Try it:
All of the lines below are to be transcribed faithfully, with pictures excluded from the copy.

Saved entries:
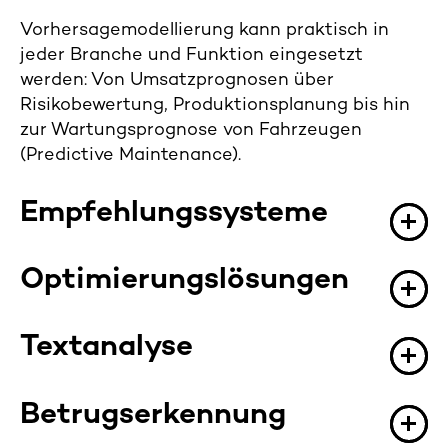
Vorhersagemodellierung kann praktisch in
jeder Branche und Funktion eingesetzt
werden: Von Umsatzprognosen über
Risikobewertung, Produktionsplanung bis hin
zur Wartungsprognose von Fahrzeugen
(Predictive Maintenance).
Empfehlungssysteme
Optimierungslösungen
Textanalyse
Betrugserkennung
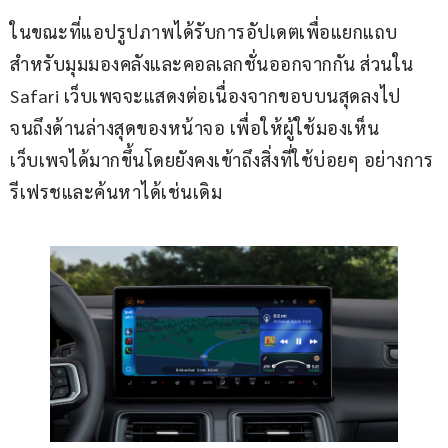
ในขณะที่แอปรูปภาพได้รับการอัปเดตเพื่อแยกแถบ
สำหรับมุมมองคลังและคอลเลกชั่นออกจากกัน ส่วนใน 
Safari เว็บเพจจะแสดงต่อเนื่องจากขอบบนสุดลงไป
จนถึงด้านล่างสุดของหน้าจอ เพื่อให้ผู้ใช้มองเห็น
เว็บเพจได้มากขึ้นโดยยังคงเข้าถึงสิ่งที่ใช้บ่อยๆ อย่างการ
รีเฟรชและค้นหาได้เช่นเดิม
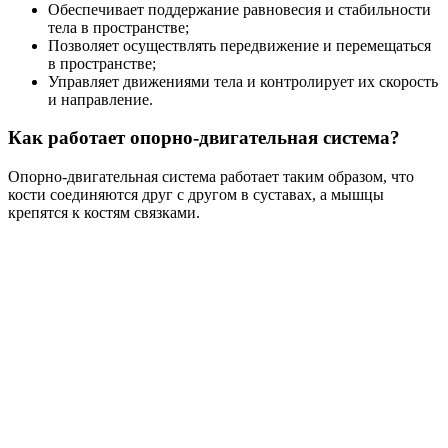
Обеспечивает поддержание равновесия и стабильности
тела в пространстве;
Позволяет осуществлять передвижение и перемещаться
в пространстве;
Управляет движениями тела и контролирует их скорость
и направление.
Как работает опорно-двигательная система?
Опорно-двигательная система работает таким образом, что
кости соединяются друг с другом в суставах, а мышцы
крепятся к костям связками.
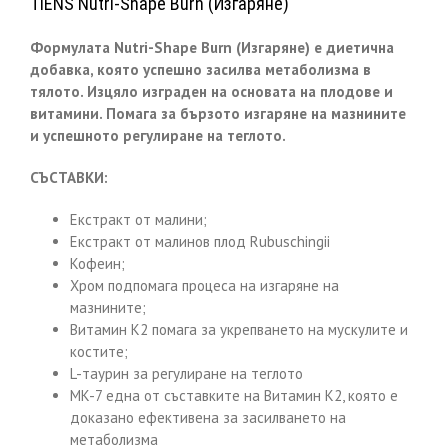
TIENS Nutri-Shape Burn (Изгаряне)
Формулата Nutri-Shape Burn (Изгаряне) е диетична
добавка, която успешно засилва метаболизма в
тялото. Изцяло изграден на основата на плодове и
витамини. Помага за бързото изгаряне на мазнините
и успешното регулиране на теглото.
СЪСТАВКИ:
Екстракт от малини;
Екстракт от малинов плод Rubuschingii
Кофеин;
Хром подпомага процеса на изгаряне на
мазнините;
Витамин К2 помага за укрепването на мускулите и
костите;
L-таурин за регулиране на теглото
MK-7 една от съставките на Витамин К2, която е
доказано ефективена за засилването на
метаболизма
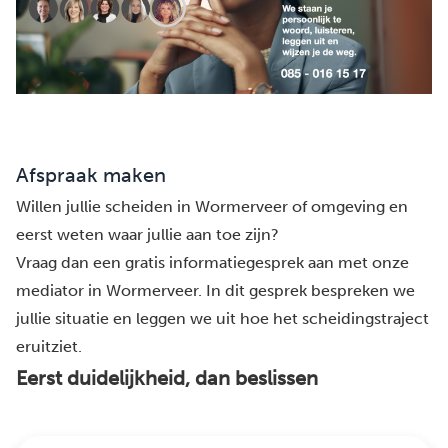
Afspraak maken
Willen jullie scheiden in Wormerveer of omgeving en
eerst weten waar jullie aan toe zijn?
Vraag dan een gratis informatiegesprek aan met onze
mediator in Wormerveer. In dit gesprek bespreken we
jullie situatie en leggen we uit hoe het scheidingstraject
eruitziet.
Eerst duidelijkheid, dan beslissen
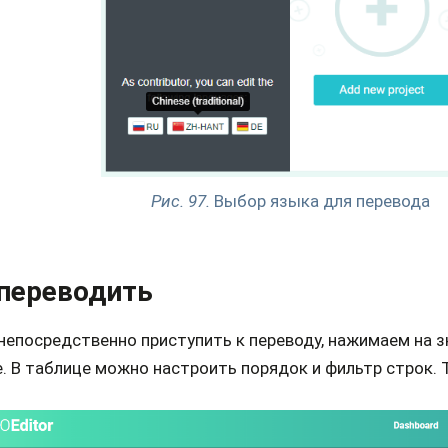
Рис. 97.
Выбор языка для перевода
 переводить
непосредственно приступить к переводу, нажимаем на з
. В таблице можно настроить порядок и фильтр строк. 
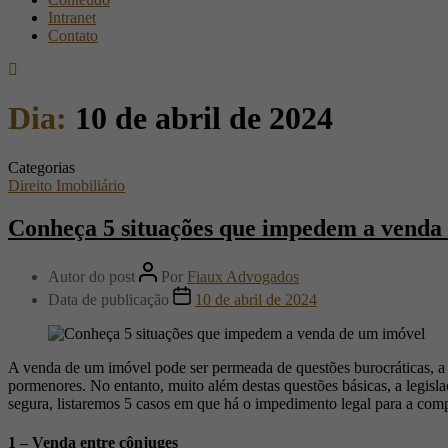
Intranet
Contato
Dia:
10 de abril de 2024
Categorias
Direito Imobiliário
Conheça 5 situações que impedem a venda
Autor do post
Por
Fiaux Advogados
Data de publicação
10 de abril de 2024
A venda de um imóvel pode ser permeada de questões burocráticas, a c
pormenores. No entanto, muito além destas questões básicas, a legisla
segura, listaremos 5 casos em que há o impedimento legal para a c
1 – Venda entre cônjuges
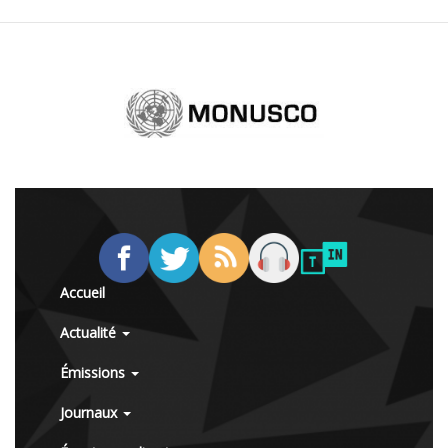
Accueil
Actualité
Émissions
Journaux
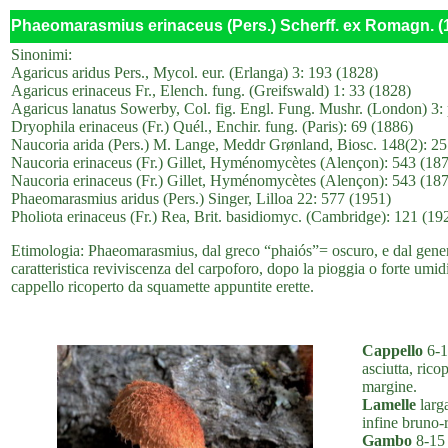
Phaeomarasmius erinaceus (Pers.) Scherff. ex Romagn. (
Sinonimi:
Agaricus aridus Pers., Mycol. eur. (Erlanga) 3: 193 (1828)
Agaricus erinaceus Fr., Elench. fung. (Greifswald) 1: 33 (1828)
Agaricus lanatus Sowerby, Col. fig. Engl. Fung. Mushr. (London) 3: 
Dryophila erinaceus (Fr.) Quél., Enchir. fung. (Paris): 69 (1886)
Naucoria arida (Pers.) M. Lange, Meddr Grønland, Biosc. 148(2): 25
Naucoria erinaceus (Fr.) Gillet, Hyménomycètes (Alençon): 543 (18
Naucoria erinaceus (Fr.) Gillet, Hyménomycètes (Alençon): 543 (1876
Phaeomarasmius aridus (Pers.) Singer, Lilloa 22: 577 (1951)
Pholiota erinaceus (Fr.) Rea, Brit. basidiomyc. (Cambridge): 121 (19
Etimologia: Phaeomarasmius, dal greco “phaiós”= oscuro, e dal gene
caratteristica reviviscenza del carpoforo, dopo la pioggia o forte umidi
cappello ricoperto da squamette appuntite erette.
Cappello
6-1
asciutta, rico
margine.
Lamelle
larga
infine bruno-r
Gambo
8-15 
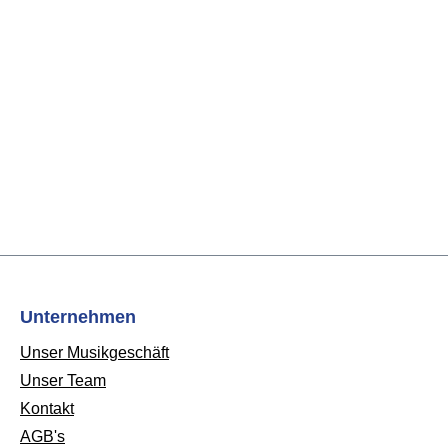
Unternehmen
Unser Musikgeschäft
Unser Team
Kontakt
AGB's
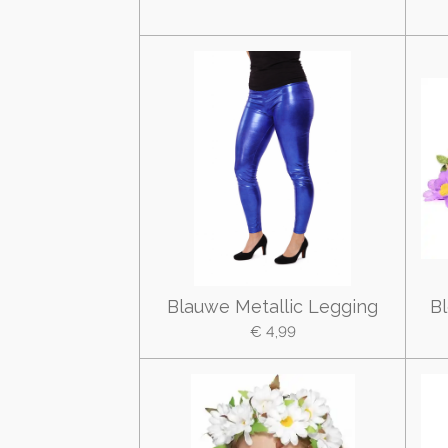
Blauwe Metallic Legging
B
€ 4,99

Answer to the problem:
Vorhersagemodellierung kann praktisch in
jeder Branche und Funktion eingesetzt
werden: Von Umsatzprognosen über
Risikobewertung, Produktionsplanung bis hin
zur Wartungsprognose von Fahrzeugen
(Predictive Maintenance).
Empfehlungssysteme
Optimierungslösungen
Textanalyse
Betrugserkennung
ในขณะที่แอปรูปภาพได้รับการอัปเดตเพื่อแยกแถบ
สำหรับมุมมองคลังและคอลเลกชั่นออกจากกัน ส่วนใน 
Safari เว็บเพจจะแสดงต่อเนื่องจากขอบบนสุดลงไป
จนถึงด้านล่างสุดของหน้าจอ เพื่อให้ผู้ใช้มองเห็น
เว็บเพจได้มากขึ้นโดยยังคงเข้าถึงสิ่งที่ใช้บ่อยๆ อย่างการ
รีเฟรชและค้นหาได้เช่นเดิม
Обеспечивает поддержание равновесия и стабильности
тела в пространстве;
Позволяет осуществлять передвижение и перемещаться
в пространстве;
Управляет движениями тела и контролирует их скорость
и направление.
Как работает опорно-двигательная система?
Опорно-двигательная система работает таким образом, что
кости соединяются друг с другом в суставах, а мышцы
крепятся к костям связками.
TIENS Nutri-Shape Burn (Изгаряне)
Формулата Nutri-Shape Burn (Изгаряне) е диетична
добавка, която успешно засилва метаболизма в
тялото. Изцяло изграден на основата на плодове и
витамини. Помага за бързото изгаряне на мазнините
и успешното регулиране на теглото.
СЪСТАВКИ:
Екстракт от малини;
Екстракт от малинов плод Rubuschingii
Кофеин;
Хром подпомага процеса на изгаряне на
мазнините;
Витамин К2 помага за укрепването на мускулите и
костите;
L-таурин за регулиране на теглото
MK-7 една от съставките на Витамин К2, която е
доказано ефективена за засилването на
метаболизма
Afspraak maken
Willen jullie scheiden in Wormerveer of omgeving en
eerst weten waar jullie aan toe zijn?
Vraag dan een gratis informatiegesprek aan met onze
mediator in Wormerveer. In dit gesprek bespreken we
jullie situatie en leggen we uit hoe het scheidingstraject
eruitziet.
Eerst duidelijkheid, dan beslissen
Рис. 97.
Выбор языка для перевода
 переводить
непосредственно приступить к переводу, нажимаем на з
. В таблице можно настроить порядок и фильтр строк. 
Intranet
Contato
Dia:
10 de abril de 2024
Categorias
Direito Imobiliário
Conheça 5 situações que impedem a venda
Autor do post
Por
Fiaux Advogados
Data de publicação
10 de abril de 2024
A venda de um imóvel pode ser permeada de questões burocráticas, a c
pormenores. No entanto, muito além destas questões básicas, a legisla
segura, listaremos 5 casos em que há o impedimento legal para a c
1 – Venda entre cônjuges
Accueil
Actualité
Émissions
Journaux
Phaeomarasmius erinaceus (Pers.) Scherff. ex Romagn. (
Sinonimi:
Agaricus aridus Pers., Mycol. eur. (Erlanga) 3: 193 (1828)
Agaricus erinaceus Fr., Elench. fung. (Greifswald) 1: 33 (1828)
Agaricus lanatus Sowerby, Col. fig. Engl. Fung. Mushr. (London) 3: 
Dryophila erinaceus (Fr.) Quél., Enchir. fung. (Paris): 69 (1886)
Naucoria arida (Pers.) M. Lange, Meddr Grønland, Biosc. 148(2): 25
Naucoria erinaceus (Fr.) Gillet, Hyménomycètes (Alençon): 543 (18
Naucoria erinaceus (Fr.) Gillet, Hyménomycètes (Alençon): 543 (1876
Phaeomarasmius aridus (Pers.) Singer, Lilloa 22: 577 (1951)
Pholiota erinaceus (Fr.) Rea, Brit. basidiomyc. (Cambridge): 121 (19
Etimologia: Phaeomarasmius, dal greco “phaiós”= oscuro, e dal gene
caratteristica reviviscenza del carpoforo, dopo la pioggia o forte umidi
cappello ricoperto da squamette appuntite erette.
Cappello
6-1
asciutta, rico
margine.
Lamelle
larga
infine bruno-r
Gambo
8-15 
Unternehmen
Unser Musikgeschäft
Unser Team
Kontakt
AGB's
Blauwe Metallic Legging
B
€ 4,99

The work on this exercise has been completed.